The NJ-AFCC Special Projects Committee reviewed many different Children's Bill Of Rights from organizations across the United States. The Children's Bill of Rights developed by the American Bar Association,
Section of Family Law, came closest to elaborating all of the conflcit issues that can arise for children in divorce and family dissolution cases.
The NJ-AFCC Special Projects Committee used that Bill of Rights as a model, and revised and extended it to better meet the needs of children in New Jersey, and around the world.
We invite all professionals working with families in conflict, and those working to assist children in their efforts to cope with the parental conflict that often arises during divorce and family dissolution, to
adopt this Bill of Rights for Children in Divorce and Dissolution Actions. We do ask that you give NJ-AFCC credit for developing this Bill of Rights, in any reprinting or distribution of the bill.
BILL OF RIGHTS
CHILDREN IN DIVORCE AND DISSOLUTION ACTIONS
1. The right to be treated as important and separate human beings with unique feelings, needs, ideas, and desires, not existing solely to gratify the needs of their parents.
2. The right to not participate in the painful games parents play to hurt each other, or be put in the middle of their battles.

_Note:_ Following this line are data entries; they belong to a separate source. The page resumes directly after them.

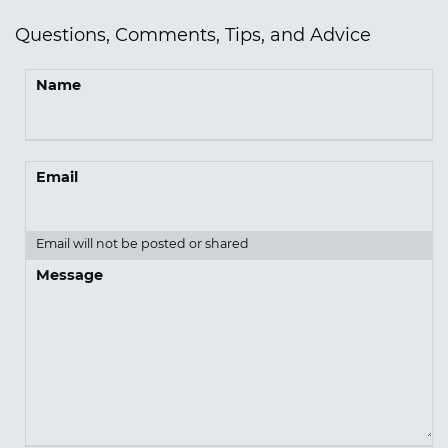
Questions, Comments, Tips, and Advice
Name
Email
Email will not be posted or shared
Message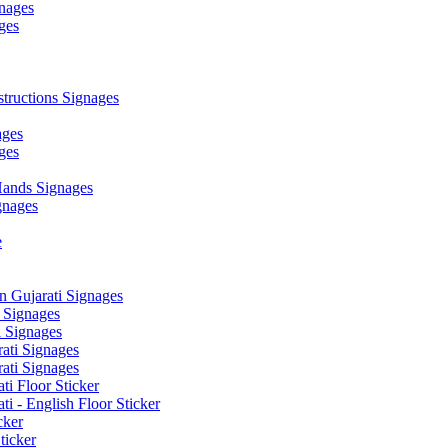
nages
ges
ructions Signages
ages
ges
ands Signages
gnages
e
 Gujarati Signages
 Signages
 Signages
ati Signages
ati Signages
ti Floor Sticker
i - English Floor Sticker
cker
ticker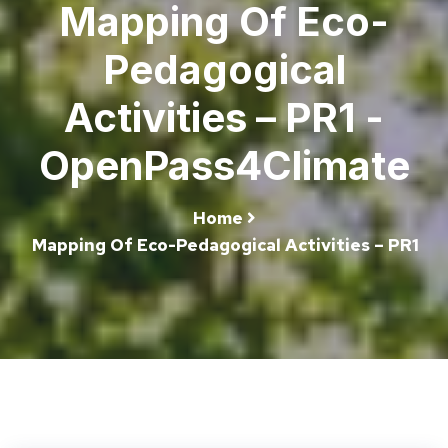
Mapping Of Eco-
Pedagogical
Activities – PR1 -
OpenPass4Climate
Home
Mapping Of Eco-Pedagogical Activities – PR1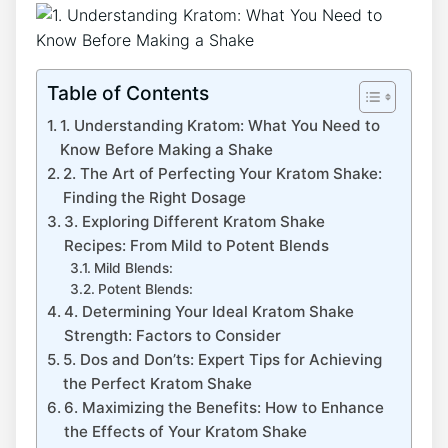
Table of Contents
1. Understanding Kratom:⁤ What You Need to‍
Know Before ‌Making a Shake
2. The Art of Perfecting ​Your Kratom Shake:
Finding the Right Dosage
3. Exploring Different Kratom Shake
Recipes: From Mild to Potent Blends
Mild Blends:
Potent Blends:
4. Determining Your Ideal Kratom Shake
Strength: Factors to Consider
5. Dos and Don’ts: Expert ‌Tips for Achieving
the Perfect⁢ Kratom ‍Shake
6. Maximizing the Benefits: How ‌to Enhance
the Effects of Your Kratom Shake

3. The right not to be a go-between or a message courier for their parents.
4. The right to a continuing, relaxed, and secure relationship with both parents.
5. The right to express love and affection for, and receive love and affection from, both parents.

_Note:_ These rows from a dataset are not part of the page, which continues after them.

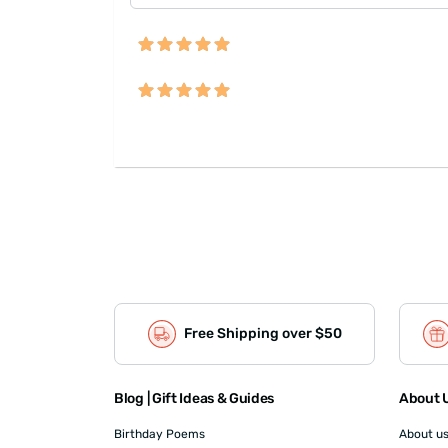
Free Shipping over $50
Blog | Gift Ideas & Guides
About U
Birthday Poems
About u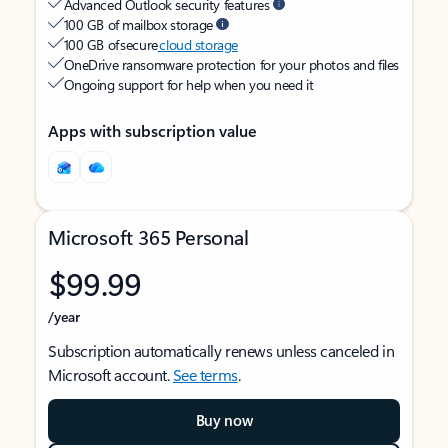
Advanced Outlook security features
100 GB of mailbox storage
100 GB of secure
cloud storage
OneDrive ransomware protection for your photos and files
Ongoing support for help when you need it
Apps with subscription value
Microsoft 365 Personal
$99.99
/year
Subscription automatically renews unless canceled in
Microsoft account.
See terms
.
Buy now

6. The right to know that expressions of love between children and parents will not cause fear, disapproval, or other negative consequences.
7. The right to know that their parents decision to divorce is not their fault.
8. The right to know that it is not their responsibility to keep their parents together.
9. The right to continuing care and guidance from both parents.
10. The right to age appropriate answers to questions about the changing family relationships, without placing blame on either parent.
11. The right to know and appreciate what is good in each parent.
12. The right to be protected from hearing degrading or bad comments about either parent.
13. The right to be able to experience regular, consistent, and flexible shared parenting time with both parents, and the right to know the reason for changes in the parenting schedule.
14. The right to have neither parent interfere with, or undermine, parenting time with the other parent.
15. The right to not be forced to choose one parent over the other.
16. The right to express their feelings, concerns, and ideas about the divorce.
17. The right to remain a child without being asked to take on parental responsibilities or to be an adult friend or companion to either parent.
18. The right to the most adequate level of economic support that can be provided from the best efforts of both parents.
19. The right to continue ongoing positive relationships with the people (friends, neighbors, grandparents and extended family) who were an important part of their lives before parental divorce.
This Bill of Rights was adopted from "The Children's Bill of Rights"
developed by the American Bar Association, Section of Family Law, and was modified and expanded by the NJ-AFCC Special Projects Committee (Jeannette DeVaris, Sam Forlenza, Donald Franklin, Sandra Saul, Phil Sobel, Frank Weiss.)